As one of the most important examples of monotone recurrence relations, the Frenkel-Kontorova (F-K) model is by now used to describe a wide range of physical systems. The generalized F-K model is the generalization of the classical F-K model, which has more dimensions and longer interactions. The ordered structures in the generalized F-K model are foliations and laminations, and the disordered structures are the invariant subsets without being ordered structures. The ordered structures are closely related to the stability of the system, and the disordered structures are used to describe chaotic behaviors of the system. In the project, we investigate the ordered and disordered structures in the generalized Frenkel-Kontorova model..The main topic of the project is the following. First, we apply the properties of monotone system, together with the variational method to give a criterion of the existence of foliation. We shall prove that the foliation with prescribed rotation vector exists if and only if the corresponding depinning force vanishes. The depinning force is the critical value of the driven force in the tilted model, below which the system is pinned, and above which the system is sliding. Second, we shall construct uncountable many laminations when the foliation disintegrate. Finally, we construct some orbits in every unstable area with theω-limit sets contained in one ordered structure and the α-limit sets contained in another one.

Frenkel-Kontorova 模型 (F-K模型) 是单调回复关系的一个重要的实例，它在物理学中有着广泛的应用。广义F-K模型是对经典F-K模型的一般化，它还包含了高维和长程耦合的情形。广义F-K模型中的有序结构是指叶状结构和层状结构。无序结构是指系统的除有序结构外的不变集。有序结构与系统的稳定性有着密切关系，无序结构是对系统的混沌行为的刻画。在此项目中，我们来研究广义F-K模型中的有序结构和无序结构。.本项目主要完成如下工作：第一，我们将利用系统的单调性和变分方法给出叶状结构存在的判定准则。我们拟证明，系统的某个叶状结构存在当且仅当相应的脱钉力为零。脱钉力是斜置模型中外力F的临界值，当F大于这个值时，系统存在平衡态；当F小于这个值时，系统会滑动起来。第二，我们将在叶状结构消失时，构造不可数无穷多个层状结构。最后，我们将在广义模型的不稳定区域中构造有序结构的连接轨道。
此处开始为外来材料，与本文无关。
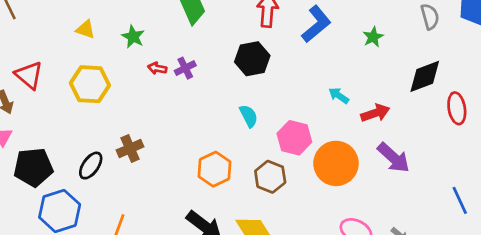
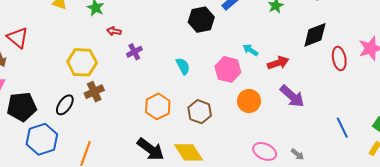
black hexagon: (252, 59) -> (201, 20), moved
purple cross: (185, 68) -> (134, 52), moved
yellow hexagon: (90, 84) -> (82, 62), moved
pink hexagon: (294, 138) -> (228, 69), moved
orange circle: (336, 163) -> (249, 101), size x0.7

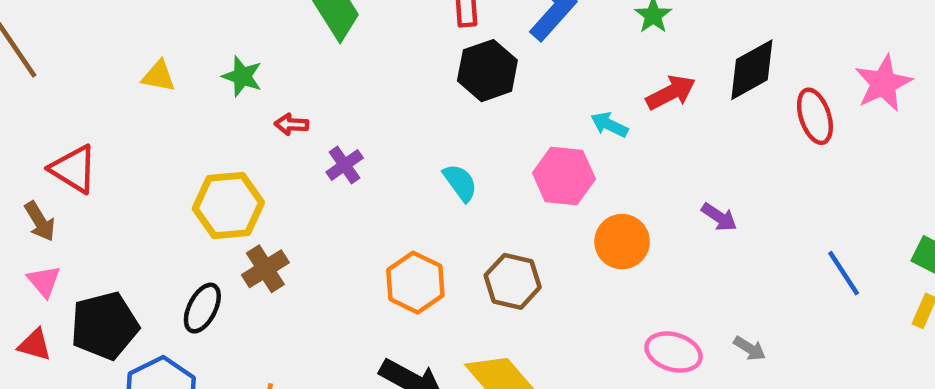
red arrow: (278, 63) -> (671, 92), moved
purple arrow: (292, 96) -> (719, 217), size x0.6

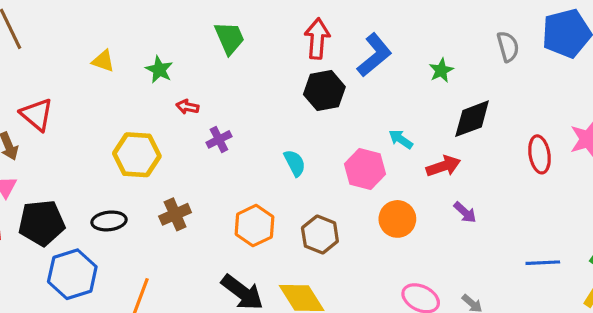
black diamond: (752, 70) -> (472, 119), moved
red arrow: (671, 92) -> (443, 166), moved
brown cross: (265, 269) -> (175, 214), moved
blue line: (844, 273) -> (543, 263), turned -68
black ellipse: (202, 308) -> (109, 221), turned 48

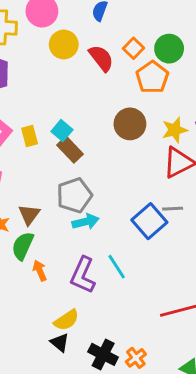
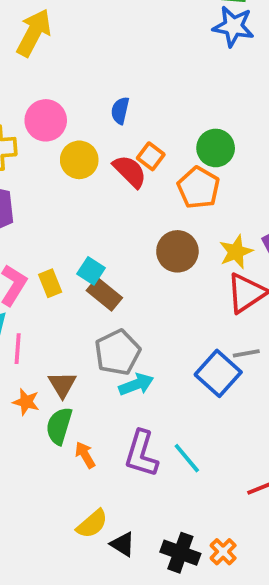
orange square: (134, 48) -> (151, 156), moved
cyan line: (117, 267) -> (187, 458), moved
yellow semicircle: (66, 320) -> (92, 524), moved

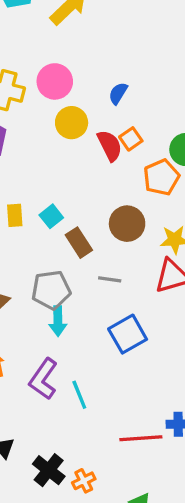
brown rectangle: (104, 294) -> (79, 243), moved
gray line: (246, 353) -> (110, 279), moved
cyan arrow: (136, 384) -> (58, 321), turned 92

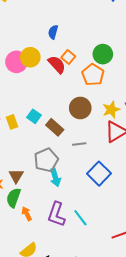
pink circle: (55, 81) -> (16, 62), moved

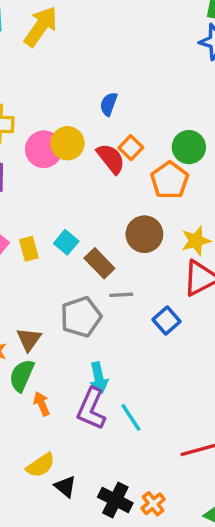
gray line: (79, 144) -> (121, 295), moved
blue square: (99, 174) -> (167, 320), moved, size x0.7
cyan arrow: (55, 178) -> (99, 378), moved

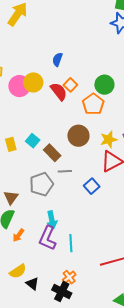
orange arrow: (42, 404) -> (18, 235), turned -120
cyan line: (131, 417) -> (71, 243), turned 30
orange cross: (153, 504) -> (69, 277), moved

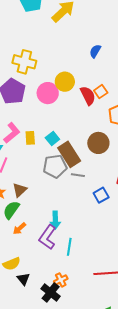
blue semicircle: (57, 59) -> (95, 51), moved
pink circle: (19, 86) -> (48, 93), moved
brown rectangle: (52, 153) -> (69, 154), size x1.4
gray pentagon: (41, 184) -> (55, 166), moved

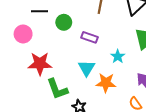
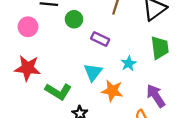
red star: (40, 64) -> (28, 68), moved
green L-shape: (57, 89) -> (58, 91), turned -45

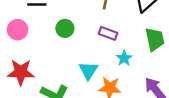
green circle: (74, 19) -> (65, 28), moved
purple rectangle: (100, 39) -> (108, 33), moved

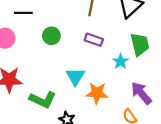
cyan star: (124, 58) -> (121, 61), moved

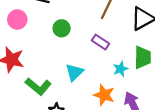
orange star: (97, 93) -> (104, 95), moved

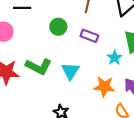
green circle: (62, 28) -> (58, 27), moved
green L-shape: (38, 86) -> (39, 66), moved

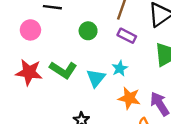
purple rectangle: (89, 36) -> (127, 36), moved
cyan star: (115, 58) -> (120, 68), moved

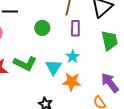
purple rectangle: (127, 36) -> (75, 28), turned 70
orange star: (129, 98) -> (72, 82), moved

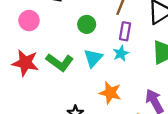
cyan star: (73, 57) -> (121, 53), moved
cyan triangle: (53, 67) -> (93, 58), moved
Frenkel-Kontorova(F-K)模型是Hamilton系统中一个非常重要实例，在固体物理学中占有非常重要的地位。本项目利用将单调梯度流来研究F-K模型中的有序结构和无序结构。这些结构对系统的稳定性起到重要作用。项目负责人及其合作者研究了多种F-K模型中的有序结构和无序结构，给出了叶状结构存在的判定准则和层状结构存在的条件，并研究了层状结构的形态。另外，还构造了系统的异宿轨道，并建立了连续情形下的变分原理。这些结果将会对进一步了解F-K模型起到重要作用。在本项目的支持下，项目负责人及其合作者在国际著名杂志《Journal of Differential Equations》、《Advances in Mathematics》和《Ergodic Theory of Dynamical Systems》上发表学术论文4篇。